Qu’immédiatement après l’annonce des tragédies strasbourgeoises et de la fuite du tueur quelques gilets jaunes aient laissé entendre qu’il pouvait s’agir d’une manipulation du gouvernement dépasse tout en matière d’indécence, ou alors convient-il d’admettre que leur bêtise est abyssale ?

Leur réaction est particulièrement choquante à la suite de la commission de ces horreurs, mais elle est aussi révélatrice, sur un plan général, d’une tendance française dont j’ai pu remarquer l’existence dans d’autres secteurs, notamment judiciaire et international.

Chacun se souvient des folles élucubrations d’un Thierry Meyssan après l’attaque des tours en 2001.

Pour la Justice criminelle, combien de fois ai-je subi, directement ou indirectement, la perversion d’appréciations et d’incongruités qui venaient contredire ce qui crevait les yeux et l’esprit et relevait du bon sens, de l’approche simple et immédiate du réel.

C’est précisément cette banalité de la vérité, cette limpidité de la certitude, le caractère tristement univoque du factuel qui offensent la passion du trouble et du soupçon cultivée par certains, quand un consensus trop insupportable pour eux s’est créé autour d’événements indiscutables, quel que soit leur registre. Le besoin maladif d’aller sous l’apparence même quand cette dernière ne renvoie qu’à elle-même. L’obsession de s’imaginer que la vie singulière ou collective est un complot ourdi par des forces obscures ou des puissances forcément mensongères.

Se trouver ainsi sans cesse aux aguets et dans la méfiance est épuisant. C’est confondre le doute et la réflexion, la richesse de la rationalité et la rigueur de l’esprit cartésien avec les délires qui, loin d’irriguer l’intelligence, l’humanité et le civisme, constituent ces misérables et petits inquisiteurs comme de véritables cas cliniques.

Insinuer que le pouvoir a inspiré le terroriste, qu’il a voulu les morts et qu’il est coupable à sa place est affligeant. Heureusement, tous les gilets jaunes ne sont pas impliqués dans cette aberration complotiste !

Jalouse, envieuse la France ?

J’éprouve beaucoup plus d’indulgence pour les citoyens qui se laissent aller à avoir des sentiments d’aigreur, de frustration, presque de ressentiment parce que leur quotidienneté est difficile. Il est facile d’avoir une belle âme quand les fins de mois ne sont pas une angoisse. Il y a une passion éperdue mais ambiguë de l’égalité (qui vient souvent s’opposer à la liberté et à la responsabilité) dans l’esprit public, et notamment dans les milieux modestes, se percevant défavorisés.

De cet état d’esprit, un reportage sur les clients d’un supermarché de Beauvais rend bien compte, notamment quand ils admettent, après le discours du président de la République, que « ces petites aides sont bonnes mais ne changeront pas ma vie » et qu’Amalia, en particulier, souligne : « J’aurais juste voulu qu’il remette l’ISF en place, ça m’aurait donné un sentiment de justice » (Le Parisien).

Dans cette honnêteté et ce regret mêlés réside l’extrême complexité d’une politique qui s’assigne de bonne foi le souci d’avancées sociales et économiques.
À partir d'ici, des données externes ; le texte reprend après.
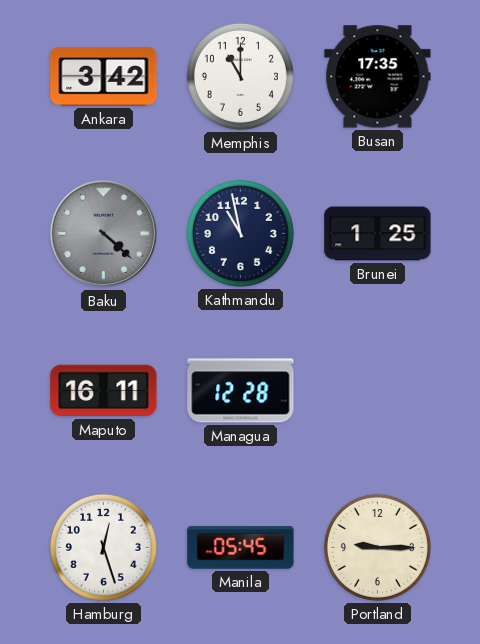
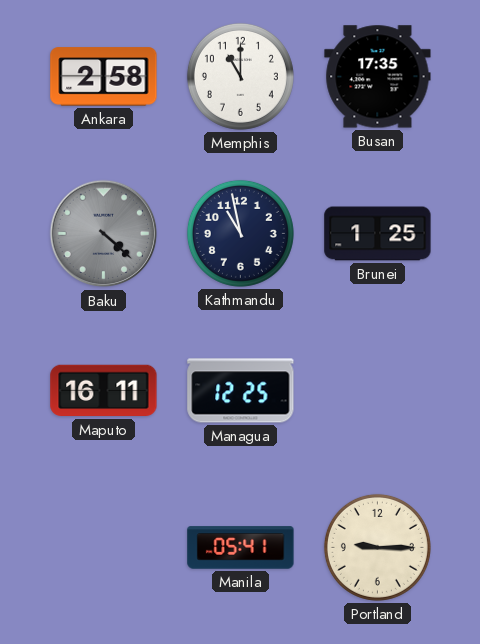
Ankara: 3:42 -> 2:58
Managua: 12:28 -> 12:25
Hamburg: 12:27 -> none
Manila: 05:45 -> 05:41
Il ne s’agit pas seulement de donner mais aussi de retirer. De gratifier mais de prendre. Il convient de créditer les uns en pénalisant d’une certaine manière les autres. Schématiquement, se contenter de recevoir est insuffisant puisque au cœur de toutes ces personnes qui ont besoin d’aides et d’assistance, il y a bien plus : le besoin de restauration d’un équilibre tant bien que mal assuré. L’argumentation sur le caractère néfaste de l’ancien ISF pèse peu face à la symbolique qui aurait persuadé Amalia qu’avec son rétablissement, la balance aurait été redressée en sa faveur parce que l’autre plateau aurait été alourdi.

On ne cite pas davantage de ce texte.